第11回 みずみずしく。
「これ何?」
「元気出ますよ」
「よくわかんないけどありがと」
ストローで勢いよく吸い上げた葉山香凜が顔を上げる。目には薄い膜が張っていた。
「酸っぱすぎない?」
「残せばよかったのに」
「悔しいんだもん」
うあー、と言ってテーブルに伏せる葉山香凜の手からグラスを引き抜く。奥から戻ってくるなり雪野啓斗たちに捕まっていたひなたさんと目が合った。空になったグラスを一瞥して、厨房に入っていく。
「先輩が引退するとき、寄せ書きに快斗がなんて書いたか覚えてるでしょ?」
「うん」
はっきりしてるところが憧れですって。葉山香凜はそう言うと、突っ伏したまま窓の外を見た。

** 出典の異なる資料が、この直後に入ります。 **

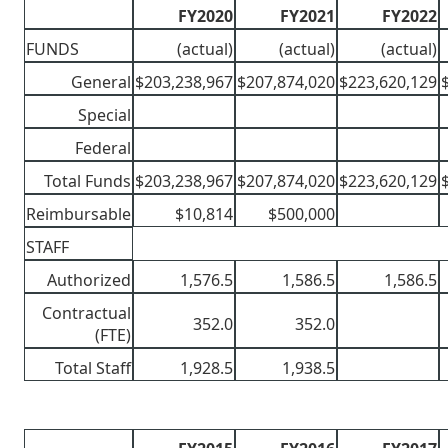
FY2020
FY2021
FY2022
FUNDS
(actual)
(actual)
(actual)
General
$203,238,967
$207,874,020
$223,620,129
Special
Federal
Total Funds
$203,238,967
$207,874,020
$223,620,129
Reimbursable
$10,814
$500,000
STAFF
Authorized
1,576.5
1,586.5
1,586.5
Contractual
352.0
352.0
(FTE)
Total Staff
1,928.5
1,938.5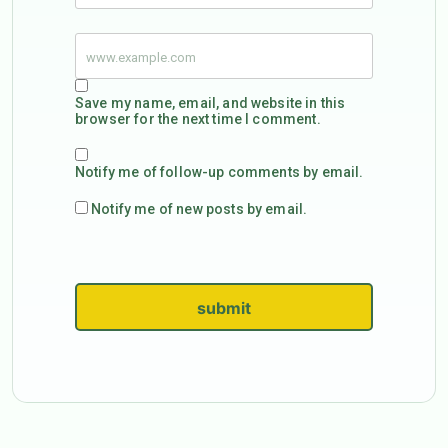
Save my name, email, and website in this
browser for the next time I comment.
Notify me of follow-up comments by email.
Notify me of new posts by email.
submit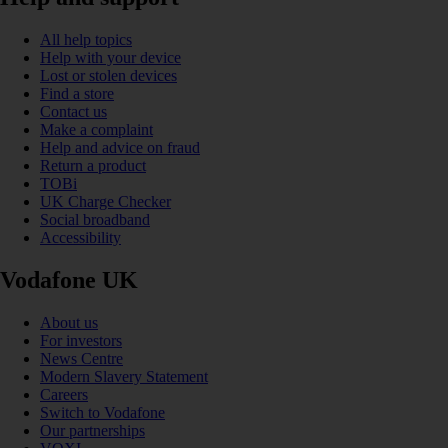
All help topics
Help with your device
Lost or stolen devices
Find a store
Contact us
Make a complaint
Help and advice on fraud
Return a product
TOBi
UK Charge Checker
Social broadband
Accessibility
Vodafone UK
About us
For investors
News Centre
Modern Slavery Statement
Careers
Switch to Vodafone
Our partnerships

「わたしもかっこいいなって思ってるんですよ。香凜さんのそういうとこ。でもいまの先輩、けっこう陰湿じゃないですか」
葉山香凜は何も言わず、舞い降りる雪の粒の間を眺めている。
「それじゃあ、快斗のことも優先できてないと思うけど」
顔を上げてちらちらと逸らしながら、葉山香凜は時間をかけてわたしと目を合わせた。
「意味不明だけど、正論を言われてるのはわかる。純さぁ、私にだけ厳しくない? 真奈とか啓斗には、ちょーやさしいのに」
枝毛。彼女にはそれを迷わず探し当て、指先でくるくると巻く癖がある。
「言ったでしょ。わたしも香凜さんのはっきりしてるところが好きだって」
ほんとは先輩みたいになりたいんです、と照れたように言ってやると、葉山香凜はぱっと目を開いた。
「何それかわいい」
となりに来た葉山香凜に、うちの子になりなよ、と髪をわしゃわしゃにされる。
横目で雨谷真奈のほうを見ると、雪野快斗が数学の参考書をひらいて話しかけていた。葉山香凜の手が止まるから、顔を上げてほっぺたを突っつく。
「どうします?」
「……明日話す」
こっちだって真奈が可愛くてしょーがないの、結局。そう言って、葉山香凜はまた頬杖をついた。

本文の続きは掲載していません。